- **Task prompt**
The data below needs to be returned exactly, line for line.

- **Input**
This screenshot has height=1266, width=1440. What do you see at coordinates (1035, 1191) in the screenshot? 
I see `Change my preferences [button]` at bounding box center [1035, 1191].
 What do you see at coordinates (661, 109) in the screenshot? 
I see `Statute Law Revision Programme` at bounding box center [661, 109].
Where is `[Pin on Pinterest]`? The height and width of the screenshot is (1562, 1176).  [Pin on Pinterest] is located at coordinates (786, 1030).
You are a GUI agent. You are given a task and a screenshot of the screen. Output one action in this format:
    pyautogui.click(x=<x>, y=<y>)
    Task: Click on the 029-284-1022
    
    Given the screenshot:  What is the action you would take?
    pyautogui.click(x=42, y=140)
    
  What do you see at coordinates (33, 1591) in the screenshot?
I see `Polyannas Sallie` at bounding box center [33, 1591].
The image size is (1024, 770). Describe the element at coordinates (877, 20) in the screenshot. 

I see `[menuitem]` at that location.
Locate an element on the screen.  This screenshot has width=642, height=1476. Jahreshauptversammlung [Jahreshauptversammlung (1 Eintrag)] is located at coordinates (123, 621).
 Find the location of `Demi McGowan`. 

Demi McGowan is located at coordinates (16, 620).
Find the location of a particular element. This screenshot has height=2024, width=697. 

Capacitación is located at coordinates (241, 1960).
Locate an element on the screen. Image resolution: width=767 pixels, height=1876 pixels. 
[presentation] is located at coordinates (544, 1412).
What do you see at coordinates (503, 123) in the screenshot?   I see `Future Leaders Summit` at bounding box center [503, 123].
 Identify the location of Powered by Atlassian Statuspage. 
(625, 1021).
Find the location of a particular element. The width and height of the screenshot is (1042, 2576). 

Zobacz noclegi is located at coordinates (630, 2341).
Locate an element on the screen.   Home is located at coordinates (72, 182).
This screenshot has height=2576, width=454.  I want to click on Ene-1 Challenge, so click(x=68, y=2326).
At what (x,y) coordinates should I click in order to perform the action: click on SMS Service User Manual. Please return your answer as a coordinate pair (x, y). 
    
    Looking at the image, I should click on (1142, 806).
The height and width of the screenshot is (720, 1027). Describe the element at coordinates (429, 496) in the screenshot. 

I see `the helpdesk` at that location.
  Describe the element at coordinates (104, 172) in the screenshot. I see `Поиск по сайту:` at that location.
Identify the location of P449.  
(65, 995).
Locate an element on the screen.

- **Solution for this problem**
This screenshot has height=1266, width=1440. What do you see at coordinates (1035, 1191) in the screenshot? 
I see `Change my preferences [button]` at bounding box center [1035, 1191].
 What do you see at coordinates (661, 109) in the screenshot? 
I see `Statute Law Revision Programme` at bounding box center [661, 109].
Where is `[Pin on Pinterest]`? The height and width of the screenshot is (1562, 1176).  [Pin on Pinterest] is located at coordinates (786, 1030).
You are a GUI agent. You are given a task and a screenshot of the screen. Output one action in this format:
    pyautogui.click(x=<x>, y=<y>)
    Task: Click on the 029-284-1022
    
    Given the screenshot:  What is the action you would take?
    pyautogui.click(x=42, y=140)
    
  What do you see at coordinates (33, 1591) in the screenshot?
I see `Polyannas Sallie` at bounding box center [33, 1591].
The image size is (1024, 770). Describe the element at coordinates (877, 20) in the screenshot. 

I see `[menuitem]` at that location.
Locate an element on the screen.  This screenshot has width=642, height=1476. Jahreshauptversammlung [Jahreshauptversammlung (1 Eintrag)] is located at coordinates (123, 621).
 Find the location of `Demi McGowan`. 

Demi McGowan is located at coordinates (16, 620).
Find the location of a particular element. This screenshot has height=2024, width=697. 

Capacitación is located at coordinates (241, 1960).
Locate an element on the screen. Image resolution: width=767 pixels, height=1876 pixels. 
[presentation] is located at coordinates (544, 1412).
What do you see at coordinates (503, 123) in the screenshot?   I see `Future Leaders Summit` at bounding box center [503, 123].
 Identify the location of Powered by Atlassian Statuspage. 
(625, 1021).
Find the location of a particular element. The width and height of the screenshot is (1042, 2576). 

Zobacz noclegi is located at coordinates (630, 2341).
Locate an element on the screen.   Home is located at coordinates (72, 182).
This screenshot has height=2576, width=454.  I want to click on Ene-1 Challenge, so click(x=68, y=2326).
At what (x,y) coordinates should I click in order to perform the action: click on SMS Service User Manual. Please return your answer as a coordinate pair (x, y). 
    
    Looking at the image, I should click on (1142, 806).
The height and width of the screenshot is (720, 1027). Describe the element at coordinates (429, 496) in the screenshot. 

I see `the helpdesk` at that location.
  Describe the element at coordinates (104, 172) in the screenshot. I see `Поиск по сайту:` at that location.
Identify the location of P449.  
(65, 995).
Locate an element on the screen.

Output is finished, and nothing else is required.